My 2008 BMW 528I has these as well. They eliminate a good deal of road noise...at least that's what BMW says.


----------



## gtaylor0 (Mar 2, 2011)

My '08 Passat also has the felt-like liner. And it's true that crap just doesn't seem to stick to it, kind of counterintuitive.


----------



## BsickPassat (May 10, 2010)

gtaylor0 said:


> My '08 Passat also has the felt-like liner. And it's true that crap just doesn't seem to stick to it, kind of counterintuitive.


my 08 Passat doesnt

it has the hard plastic


----------



## notopm3 (Jan 11, 2013)

gtaylor0 said:


> My '08 Passat also has the felt-like liner. And it's true that crap just doesn't seem to stick to it, kind of counterintuitive.
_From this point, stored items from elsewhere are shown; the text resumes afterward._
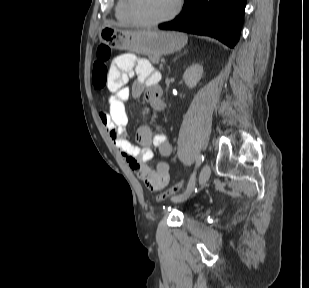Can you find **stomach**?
Here are the masks:
<instances>
[{
    "instance_id": "obj_1",
    "label": "stomach",
    "mask_w": 309,
    "mask_h": 288,
    "mask_svg": "<svg viewBox=\"0 0 309 288\" xmlns=\"http://www.w3.org/2000/svg\"><path fill=\"white\" fill-rule=\"evenodd\" d=\"M100 42L148 57H160L180 50L187 43L185 34L175 31L125 30L104 26L99 31Z\"/></svg>"
}]
</instances>
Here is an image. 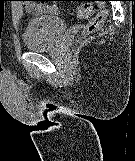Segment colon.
<instances>
[{"mask_svg":"<svg viewBox=\"0 0 135 161\" xmlns=\"http://www.w3.org/2000/svg\"><path fill=\"white\" fill-rule=\"evenodd\" d=\"M95 7L91 3L81 4L77 7L76 13L82 18H89L93 16ZM108 16V10L102 7L98 13H96L90 22L85 27V34H93L99 31L104 25Z\"/></svg>","mask_w":135,"mask_h":161,"instance_id":"5ec220e1","label":"colon"}]
</instances>
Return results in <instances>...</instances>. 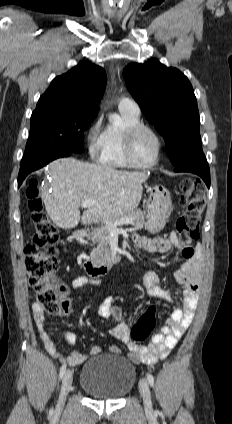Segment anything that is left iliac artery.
Listing matches in <instances>:
<instances>
[{"label":"left iliac artery","instance_id":"44dca946","mask_svg":"<svg viewBox=\"0 0 232 424\" xmlns=\"http://www.w3.org/2000/svg\"><path fill=\"white\" fill-rule=\"evenodd\" d=\"M147 380H148V383L150 384V386L153 387L154 386V377L151 373H147Z\"/></svg>","mask_w":232,"mask_h":424}]
</instances>
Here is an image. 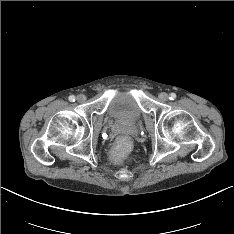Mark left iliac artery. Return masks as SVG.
Returning a JSON list of instances; mask_svg holds the SVG:
<instances>
[{
  "label": "left iliac artery",
  "instance_id": "1",
  "mask_svg": "<svg viewBox=\"0 0 234 234\" xmlns=\"http://www.w3.org/2000/svg\"><path fill=\"white\" fill-rule=\"evenodd\" d=\"M176 98V94L175 93H171L169 96V99L174 100Z\"/></svg>",
  "mask_w": 234,
  "mask_h": 234
}]
</instances>
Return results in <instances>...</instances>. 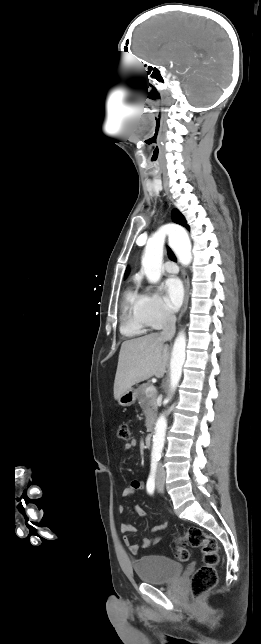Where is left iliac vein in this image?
<instances>
[{
  "mask_svg": "<svg viewBox=\"0 0 261 644\" xmlns=\"http://www.w3.org/2000/svg\"><path fill=\"white\" fill-rule=\"evenodd\" d=\"M163 489H164V482L161 478H159L157 481V490L159 492H163Z\"/></svg>",
  "mask_w": 261,
  "mask_h": 644,
  "instance_id": "4c4485c4",
  "label": "left iliac vein"
}]
</instances>
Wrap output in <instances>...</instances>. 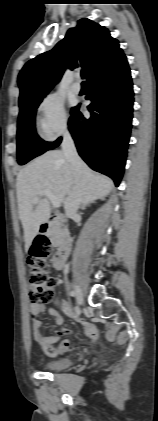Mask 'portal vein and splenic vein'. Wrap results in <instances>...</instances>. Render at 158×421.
Segmentation results:
<instances>
[{
  "label": "portal vein and splenic vein",
  "instance_id": "portal-vein-and-splenic-vein-1",
  "mask_svg": "<svg viewBox=\"0 0 158 421\" xmlns=\"http://www.w3.org/2000/svg\"><path fill=\"white\" fill-rule=\"evenodd\" d=\"M40 194L46 196L51 201L53 207L57 208L60 206V200L56 198V196L50 190H43L41 191ZM37 202H38V197H35L33 199V203L36 204Z\"/></svg>",
  "mask_w": 158,
  "mask_h": 421
}]
</instances>
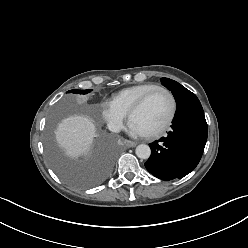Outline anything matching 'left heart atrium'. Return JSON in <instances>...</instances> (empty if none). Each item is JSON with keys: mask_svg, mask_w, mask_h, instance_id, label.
I'll use <instances>...</instances> for the list:
<instances>
[{"mask_svg": "<svg viewBox=\"0 0 248 248\" xmlns=\"http://www.w3.org/2000/svg\"><path fill=\"white\" fill-rule=\"evenodd\" d=\"M130 130L136 135H144L143 132L136 127L133 123H130Z\"/></svg>", "mask_w": 248, "mask_h": 248, "instance_id": "left-heart-atrium-1", "label": "left heart atrium"}]
</instances>
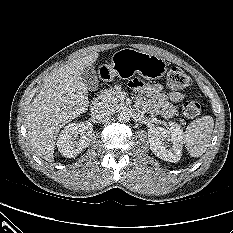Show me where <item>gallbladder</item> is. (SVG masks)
Listing matches in <instances>:
<instances>
[{"label":"gallbladder","instance_id":"1","mask_svg":"<svg viewBox=\"0 0 233 233\" xmlns=\"http://www.w3.org/2000/svg\"><path fill=\"white\" fill-rule=\"evenodd\" d=\"M81 78L87 88L94 91L98 87V78L93 64L85 67L81 73Z\"/></svg>","mask_w":233,"mask_h":233}]
</instances>
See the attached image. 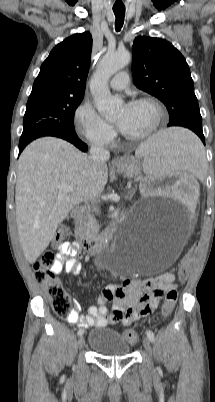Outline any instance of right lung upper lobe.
<instances>
[{
	"label": "right lung upper lobe",
	"mask_w": 215,
	"mask_h": 402,
	"mask_svg": "<svg viewBox=\"0 0 215 402\" xmlns=\"http://www.w3.org/2000/svg\"><path fill=\"white\" fill-rule=\"evenodd\" d=\"M91 51L92 37L87 31L59 43L43 62L30 96L42 93L84 96Z\"/></svg>",
	"instance_id": "right-lung-upper-lobe-1"
}]
</instances>
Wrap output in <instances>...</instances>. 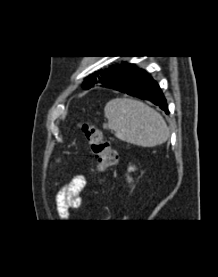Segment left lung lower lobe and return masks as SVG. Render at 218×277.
I'll return each mask as SVG.
<instances>
[{"instance_id":"left-lung-lower-lobe-1","label":"left lung lower lobe","mask_w":218,"mask_h":277,"mask_svg":"<svg viewBox=\"0 0 218 277\" xmlns=\"http://www.w3.org/2000/svg\"><path fill=\"white\" fill-rule=\"evenodd\" d=\"M101 84L131 96L146 99L159 106L167 114L168 106L159 85L144 70L128 64L122 69L113 72Z\"/></svg>"}]
</instances>
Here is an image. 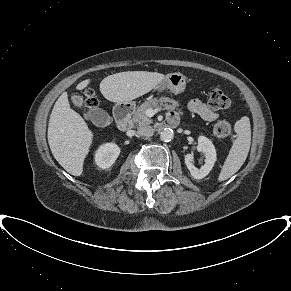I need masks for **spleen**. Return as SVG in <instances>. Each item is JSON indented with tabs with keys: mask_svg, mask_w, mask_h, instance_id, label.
<instances>
[{
	"mask_svg": "<svg viewBox=\"0 0 291 291\" xmlns=\"http://www.w3.org/2000/svg\"><path fill=\"white\" fill-rule=\"evenodd\" d=\"M236 139L224 162L218 181H224L234 175L245 162L251 144V129L248 117H242L235 123Z\"/></svg>",
	"mask_w": 291,
	"mask_h": 291,
	"instance_id": "1",
	"label": "spleen"
}]
</instances>
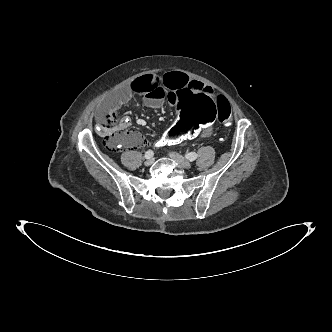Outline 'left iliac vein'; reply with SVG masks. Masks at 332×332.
I'll use <instances>...</instances> for the list:
<instances>
[{
	"label": "left iliac vein",
	"mask_w": 332,
	"mask_h": 332,
	"mask_svg": "<svg viewBox=\"0 0 332 332\" xmlns=\"http://www.w3.org/2000/svg\"><path fill=\"white\" fill-rule=\"evenodd\" d=\"M169 156L182 168L184 169H190L191 164L188 160H186L184 157H182L180 154L176 152H171Z\"/></svg>",
	"instance_id": "left-iliac-vein-1"
}]
</instances>
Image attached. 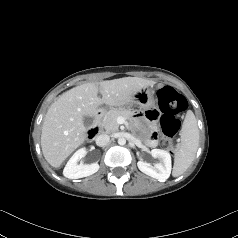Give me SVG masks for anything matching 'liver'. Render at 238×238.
I'll list each match as a JSON object with an SVG mask.
<instances>
[{
  "instance_id": "6515ba94",
  "label": "liver",
  "mask_w": 238,
  "mask_h": 238,
  "mask_svg": "<svg viewBox=\"0 0 238 238\" xmlns=\"http://www.w3.org/2000/svg\"><path fill=\"white\" fill-rule=\"evenodd\" d=\"M156 82L124 77L74 87L54 101L44 117L41 148L46 161L59 167L87 138L85 116L94 117L99 106L120 107L131 103L134 95ZM98 93L102 98L98 97Z\"/></svg>"
}]
</instances>
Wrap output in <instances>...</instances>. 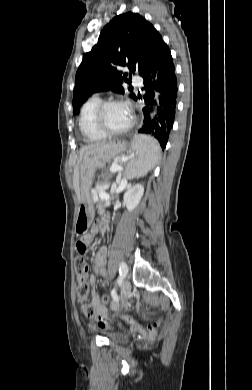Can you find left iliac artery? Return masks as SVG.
Wrapping results in <instances>:
<instances>
[{
  "label": "left iliac artery",
  "mask_w": 252,
  "mask_h": 390,
  "mask_svg": "<svg viewBox=\"0 0 252 390\" xmlns=\"http://www.w3.org/2000/svg\"><path fill=\"white\" fill-rule=\"evenodd\" d=\"M127 272H128V268H127L126 263L121 262L119 264V278L117 280V283L122 282V280L126 277ZM111 296H112L113 300H118V296H117L115 288L111 291Z\"/></svg>",
  "instance_id": "1"
}]
</instances>
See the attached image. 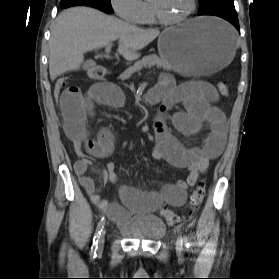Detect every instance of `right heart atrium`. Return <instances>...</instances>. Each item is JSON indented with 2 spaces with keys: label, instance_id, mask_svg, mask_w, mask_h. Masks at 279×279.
<instances>
[{
  "label": "right heart atrium",
  "instance_id": "1",
  "mask_svg": "<svg viewBox=\"0 0 279 279\" xmlns=\"http://www.w3.org/2000/svg\"><path fill=\"white\" fill-rule=\"evenodd\" d=\"M110 4L121 19L130 23H139L145 11L143 0H110Z\"/></svg>",
  "mask_w": 279,
  "mask_h": 279
}]
</instances>
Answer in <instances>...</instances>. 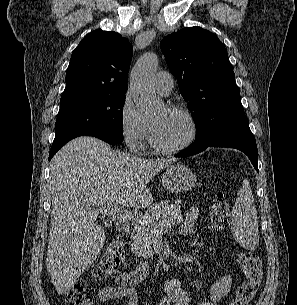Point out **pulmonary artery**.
Returning a JSON list of instances; mask_svg holds the SVG:
<instances>
[{
    "label": "pulmonary artery",
    "mask_w": 297,
    "mask_h": 305,
    "mask_svg": "<svg viewBox=\"0 0 297 305\" xmlns=\"http://www.w3.org/2000/svg\"><path fill=\"white\" fill-rule=\"evenodd\" d=\"M156 90L162 95H169L174 87L172 75L166 71H159L154 79Z\"/></svg>",
    "instance_id": "e3ab8cb5"
}]
</instances>
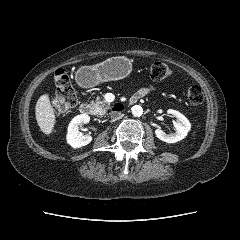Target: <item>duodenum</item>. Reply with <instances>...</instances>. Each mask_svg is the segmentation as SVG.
Here are the masks:
<instances>
[{
	"label": "duodenum",
	"instance_id": "duodenum-1",
	"mask_svg": "<svg viewBox=\"0 0 240 240\" xmlns=\"http://www.w3.org/2000/svg\"><path fill=\"white\" fill-rule=\"evenodd\" d=\"M141 98L140 95H138L137 93L134 94L130 100H129V104L132 105V104H135L136 102L139 101V99ZM117 107L119 108V110H123L124 106L122 104H119L117 105ZM80 111L81 113L85 114V115H90L92 114L93 110H92V107L90 104L88 103H82L80 105Z\"/></svg>",
	"mask_w": 240,
	"mask_h": 240
}]
</instances>
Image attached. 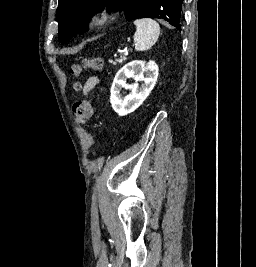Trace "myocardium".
I'll use <instances>...</instances> for the list:
<instances>
[{"label": "myocardium", "instance_id": "1", "mask_svg": "<svg viewBox=\"0 0 256 267\" xmlns=\"http://www.w3.org/2000/svg\"><path fill=\"white\" fill-rule=\"evenodd\" d=\"M110 18L111 13L109 11H100L91 17L89 25L94 29L101 28L109 22Z\"/></svg>", "mask_w": 256, "mask_h": 267}]
</instances>
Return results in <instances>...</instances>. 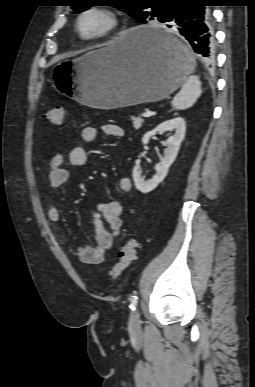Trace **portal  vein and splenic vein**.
Masks as SVG:
<instances>
[{
	"label": "portal vein and splenic vein",
	"instance_id": "18ae733b",
	"mask_svg": "<svg viewBox=\"0 0 255 387\" xmlns=\"http://www.w3.org/2000/svg\"><path fill=\"white\" fill-rule=\"evenodd\" d=\"M153 115V112L152 111H146L144 113V117H151Z\"/></svg>",
	"mask_w": 255,
	"mask_h": 387
}]
</instances>
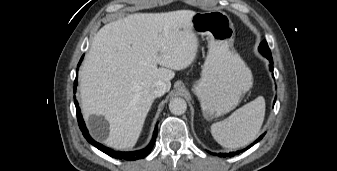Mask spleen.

Except paint. My wife ran over a paint can that fell off a maintenance truck and splattered white paint all over the underside of our 528I. Luckily our insurance covered the repairs because it cost a lot of money to replace all those fabric pieces. You can't clean them.


----------



## 1VR62NV (Sep 13, 2003)

There are lots of areas where they have cut cost with the 2013 besides the underbody covers


----------



## gtaylor0 (Mar 2, 2011)

1VR62NV said:


> There are lots of areas where they have cut cost with the 2013 besides the underbody covers


Actually, I think the point is being made that the felt covers instead of plastic are actually not a cost cutting move. Other areas sure, but that's an upgrade on the 2013, not a downgrade.


----------



## 1VR62NV (Sep 13, 2003)

The overall cost to build the 2013 has come down 
Felt exterior panel covers doesn't seem like an upgrade to me


----------



## notopm3 (Jan 11, 2013)

1VR62NV said:


> The overall cost to build the 2013 has come down
> Felt exterior panel covers doesn't seem like an upgrade to me


They aren't felt and they reduce cabin noise. Upgrade from standard plastic. BMW uses these on their high-end cars.


----------